The council also argues that hunger is basically a non-issue. The U.S. Department of Agriculture concluded that nearly 13 percent of Americans experienced food insecurity in 2016. But since food insecurity isn’t always the same as reduced food intake — it indicates, at a minimum, that families don’t have consistent access to the food they require to live healthy, active lives — it apparently doesn’t rise to the level of a serious problem. Problems with hunger, the council argues, are “extremely serious…for the individuals who experience them, but they are not common.”
As the American safety net has apparently done wonders, the people being helped have become less self-sufficient, the council argues, so they need to be subject to work requirements.

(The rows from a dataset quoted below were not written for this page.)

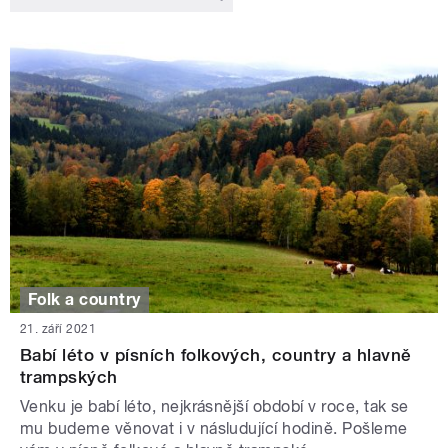
Folk a country
21. září 2021
Babí léto v písních folkových, country a hlavně
trampských
Venku je babí léto, nejkrásnější období v roce, tak se
mu budeme věnovat i v násludující hodině. Pošleme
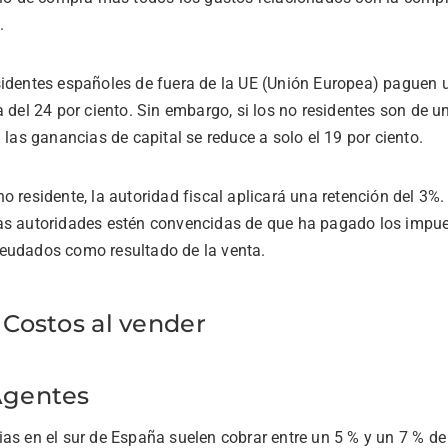
.
sidentes españoles de fuera de la UE (Unión Europea) paguen 
a del 24 por ciento. Sin embargo, si los no residentes son de 
a las ganancias de capital se reduce a solo el 19 por ciento.
o residente, la autoridad fiscal aplicará una retención del 3%.
as autoridades estén convencidas de que ha pagado los impue
eudados como resultado de la venta.
 Costos al vender
Agentes
ias en el sur de España suelen cobrar entre un 5 % y un 7 % d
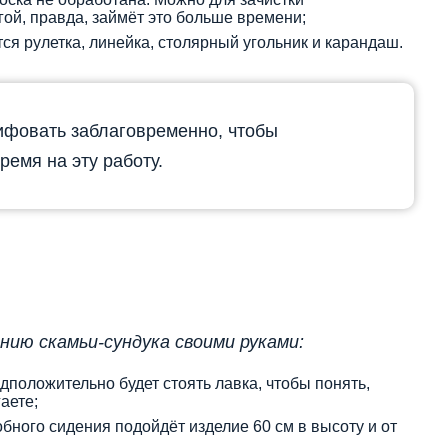
ой, правда, займёт это больше времени;
ся рулетка, линейка, столярный угольник и карандаш.
фовать заблаговременно, чтобы
ремя на эту работу.
ию скамьи-сундука своими руками:
дположительно будет стоять лавка, чтобы понять,
аете;
бного сидения подойдёт изделие 60 см в высоту и от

Both points are the result of shoddy reasoning. Adequate safety net programs, which the U.S. doesn’t have, as evidenced by growing extreme poverty, don’t make people less likely to work. If they did, one would expect European nations with substantially more generous welfare states to have a smaller share of their populations participating in the labor force. But their participation rates are higher than the U.S.’s — another point the Council of Economic Advisers acknowledges.

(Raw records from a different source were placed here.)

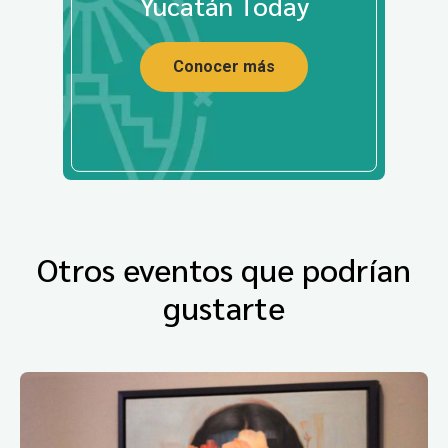
Yucatán Today
Conocer más
Otros eventos que podrían
gustarte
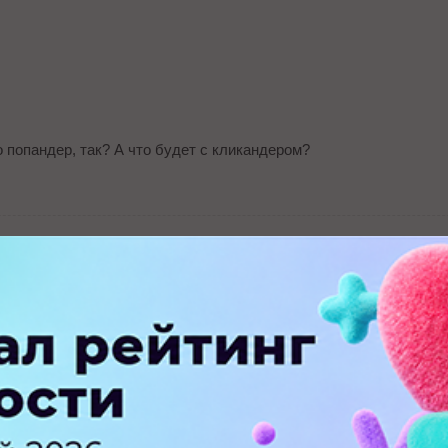
 попандер, так? А что будет с кликандером?
ПЕРЕЙТИ НА ПОЛНУЮ ВЕРСИЮ
© SEOnews.ru Все права защищены. 2026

Work requirements don’t magically make it more likely that the low-income people subject to them will work. Gov. Paul LePage’s administration demonstrated this reality after it cut thousands of adults off of food stamps by imposing work requirements.
The administration’s own report on the policy change found that two-thirds of those who lost food stamps still weren’t working after they lost food assistance — a number that barely changed from before they lost food stamps.
Work requirements have had an impact, though. They’ve made it more likely that thousands of Mainers are hungry — or, at least, uncertain about where their next meal might come from — as they look for work. And if work requirements take effect in Medicaid, many more people will suffer from not being able to access medical care.
The best recruits for Maine businesses surely aren’t going hungry and skipping needed medical care.